▶ Task brief:
Please say how many lines in the records contain the word "lugar", giving only the number.

▶ Data supplied:
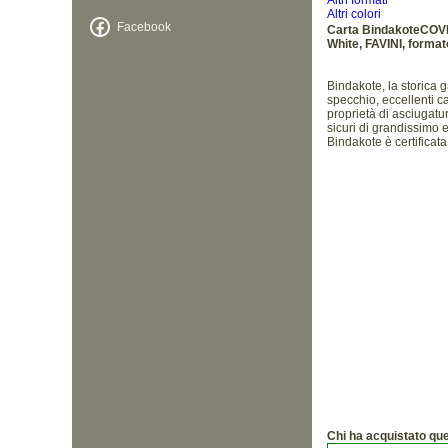
Altri formati
Altri colori
Facebook
Carta BindakoteCOV
White, FAVINI, forma
Bindakote, la storica 
specchio, eccellenti ca
proprietà di asciugatur
sicuri di grandissimo ef
Bindakote è certificat
Chi ha acquistato qu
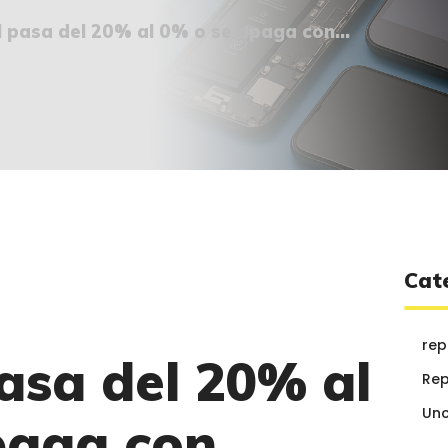
¿QUIÉNES SOMOS?
l pasa del 20% al 0% o se apaga con...
🔒 POLÍTICA DE
PRIVACIDAD
Cat
rep
asa del 20% al
Rep
Unc
paga con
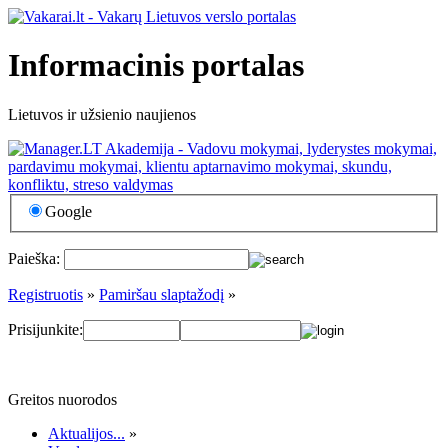
Informacinis portalas
Lietuvos ir užsienio naujienos
Google
Paieška:
Registruotis
»
Pamiršau slaptažodį
»
Prisijunkite:
Greitos nuorodos
Aktualijos...
»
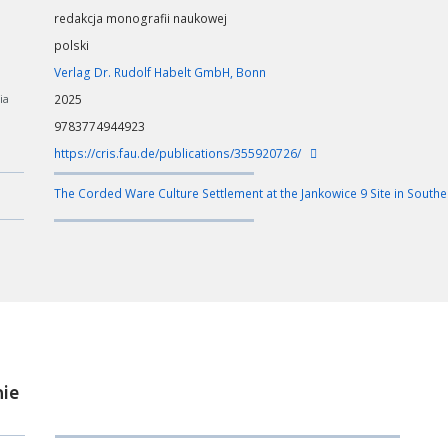
redakcja monografii naukowej
polski
Verlag Dr. Rudolf Habelt GmbH, Bonn
ia
2025
9783774944923
https://cris.fau.de/publications/355920726/
The Corded Ware Culture Settlement at the Jankowice 9 Site in Southe
ie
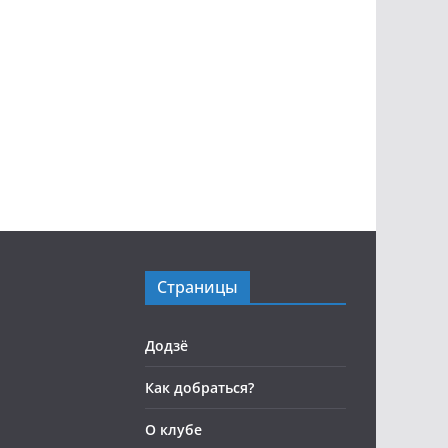
Страницы
Додзё
Как добраться?
О клубе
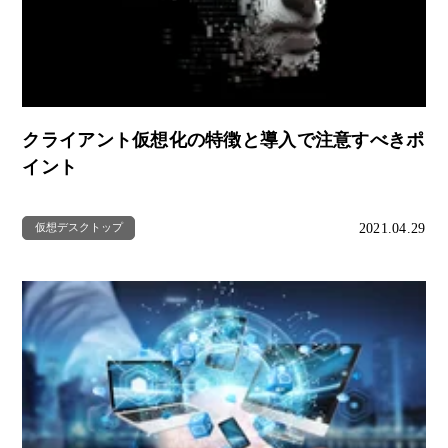
クライアント仮想化の特徴と導入で注意すべきポ
イント
2021.04.29
仮想デスクトップ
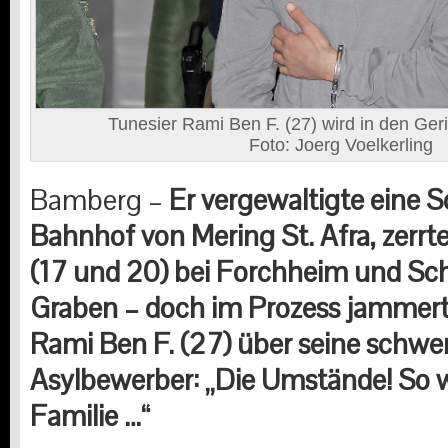
Tunesier Rami Ben F. (27) wird in den Geric
Foto: Joerg Voelkerling
Bamberg –
Er vergewaltigte eine S
Bahnhof von Mering St. Afra, zerr
(17 und 20) bei Forchheim und Sc
Graben – doch im Prozess jammert
Rami Ben F. (27) über seine schwer
Asylbewerber: „Die Umstände! So w
Familie …“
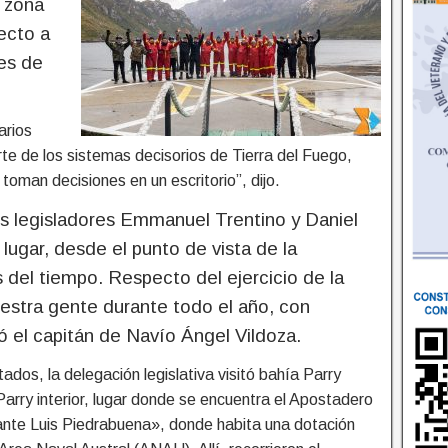
a zona
pecto a
res de
arios
e de los sistemas decisorios de Tierra del Fuego,
oman decisiones en un escritorio”, dijo.
os legisladores Emmanuel Trentino y Daniel
lugar, desde el punto de vista de la
 del tiempo. Respecto del ejercicio de la
uestra gente durante todo el año, con
ó el capitán de Navío Ángel Vildoza.
tados, la delegación legislativa visitó bahía Parry
Parry interior, lugar donde se encuentra el Apostadero
te Luis Piedrabuena», donde habita una dotación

▶ Exercise solution:
2